Transcribed page contents
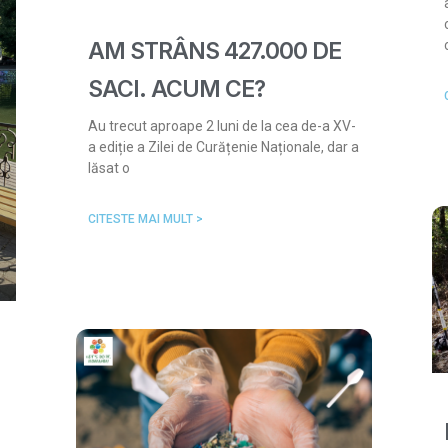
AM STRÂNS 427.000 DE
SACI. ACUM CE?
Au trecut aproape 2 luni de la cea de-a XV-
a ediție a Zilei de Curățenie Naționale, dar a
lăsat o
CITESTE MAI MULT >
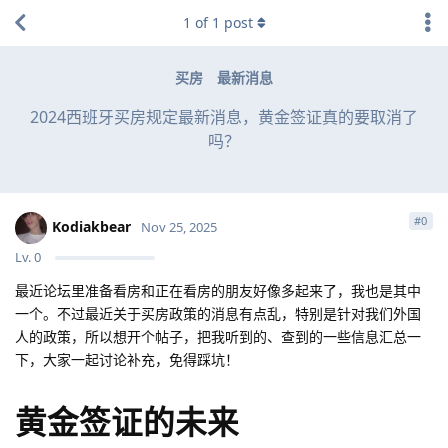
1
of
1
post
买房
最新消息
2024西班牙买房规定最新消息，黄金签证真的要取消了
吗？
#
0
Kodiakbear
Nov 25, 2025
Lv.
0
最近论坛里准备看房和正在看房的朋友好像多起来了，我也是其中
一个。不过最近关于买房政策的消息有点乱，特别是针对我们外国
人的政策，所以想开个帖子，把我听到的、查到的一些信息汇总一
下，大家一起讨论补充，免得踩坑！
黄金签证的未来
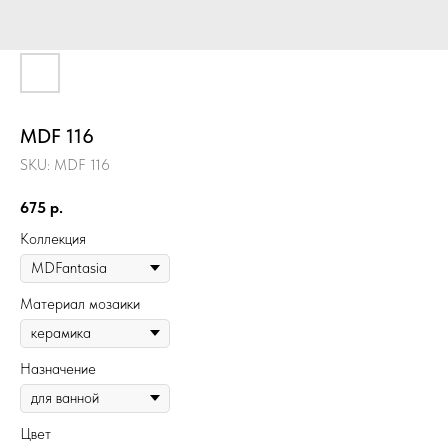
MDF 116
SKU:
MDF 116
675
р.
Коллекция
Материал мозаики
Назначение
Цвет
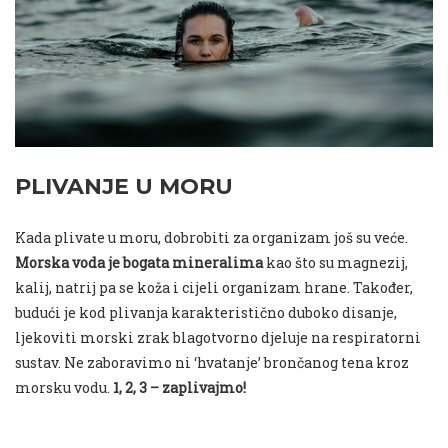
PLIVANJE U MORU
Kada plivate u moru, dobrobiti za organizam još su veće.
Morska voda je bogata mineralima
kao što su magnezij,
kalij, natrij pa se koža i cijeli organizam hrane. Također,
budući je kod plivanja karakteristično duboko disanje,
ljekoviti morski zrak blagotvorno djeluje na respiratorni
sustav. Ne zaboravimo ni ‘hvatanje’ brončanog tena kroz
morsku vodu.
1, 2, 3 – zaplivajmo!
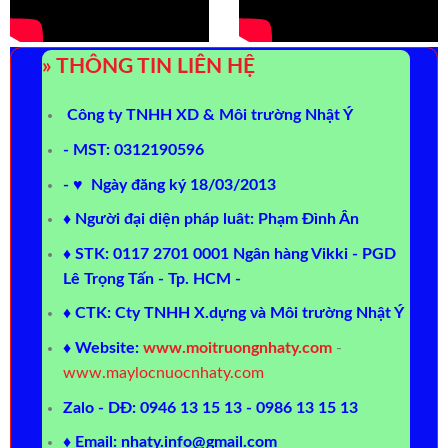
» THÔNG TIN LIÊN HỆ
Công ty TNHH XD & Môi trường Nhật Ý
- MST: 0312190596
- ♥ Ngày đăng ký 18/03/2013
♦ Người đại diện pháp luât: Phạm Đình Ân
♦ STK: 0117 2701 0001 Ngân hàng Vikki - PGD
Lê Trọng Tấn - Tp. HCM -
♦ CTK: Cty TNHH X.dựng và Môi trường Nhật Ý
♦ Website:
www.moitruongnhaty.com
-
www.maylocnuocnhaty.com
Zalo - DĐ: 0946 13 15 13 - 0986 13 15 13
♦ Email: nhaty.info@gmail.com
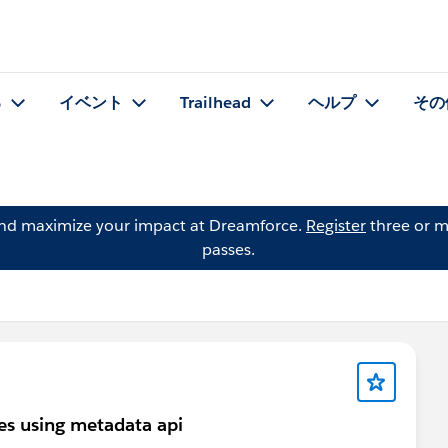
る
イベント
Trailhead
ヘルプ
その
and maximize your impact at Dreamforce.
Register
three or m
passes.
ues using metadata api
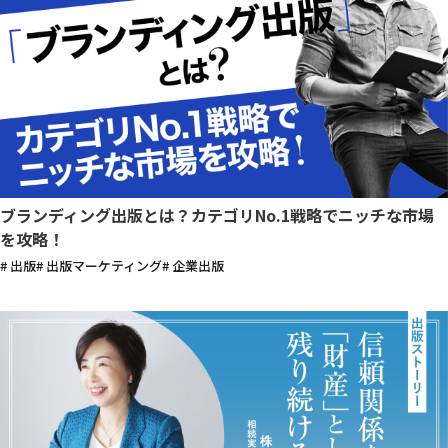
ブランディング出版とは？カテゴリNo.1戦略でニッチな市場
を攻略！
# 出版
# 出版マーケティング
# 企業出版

● What is being asked
Leaving out any images, restate every record word for word.

● Completed task
AM STRÂNS 427.000 DE
SACI. ACUM CE?
Au trecut aproape 2 luni de la cea de-a XV-
a ediție a Zilei de Curățenie Naționale, dar a
lăsat o
CITESTE MAI MULT >
1
of
1
post
买房
最新消息
2024西班牙买房规定最新消息，黄金签证真的要取消了
吗？
#
0
Kodiakbear
Nov 25, 2025
Lv.
0
最近论坛里准备看房和正在看房的朋友好像多起来了，我也是其中
一个。不过最近关于买房政策的消息有点乱，特别是针对我们外国
人的政策，所以想开个帖子，把我听到的、查到的一些信息汇总一
下，大家一起讨论补充，免得踩坑！
黄金签证的未来
MDF 116
SKU:
MDF 116
675
р.
Коллекция
Материал мозаики
Назначение
Цвет
PLIVANJE U MORU
Kada plivate u moru, dobrobiti za organizam još su veće.
Morska voda je bogata mineralima
kao što su magnezij,
kalij, natrij pa se koža i cijeli organizam hrane. Također,
budući je kod plivanja karakteristično duboko disanje,
ljekoviti morski zrak blagotvorno djeluje na respiratorni
sustav. Ne zaboravimo ni ‘hvatanje’ brončanog tena kroz
morsku vodu.
1, 2, 3 – zaplivajmo!
» THÔNG TIN LIÊN HỆ
Công ty TNHH XD & Môi trường Nhật Ý
- MST: 0312190596
- ♥ Ngày đăng ký 18/03/2013
♦ Người đại diện pháp luât: Phạm Đình Ân
♦ STK: 0117 2701 0001 Ngân hàng Vikki - PGD
Lê Trọng Tấn - Tp. HCM -
♦ CTK: Cty TNHH X.dựng và Môi trường Nhật Ý
♦ Website:
www.moitruongnhaty.com
-
www.maylocnuocnhaty.com
Zalo - DĐ: 0946 13 15 13 - 0986 13 15 13
♦ Email: nhaty.info@gmail.com
る
イベント
Trailhead
ヘルプ
その
and maximize your impact at Dreamforce.
Register
three or m
passes.
ues using metadata api
ブランディング出版とは？カテゴリNo.1戦略でニッチな市場
を攻略！
# 出版
# 出版マーケティング
# 企業出版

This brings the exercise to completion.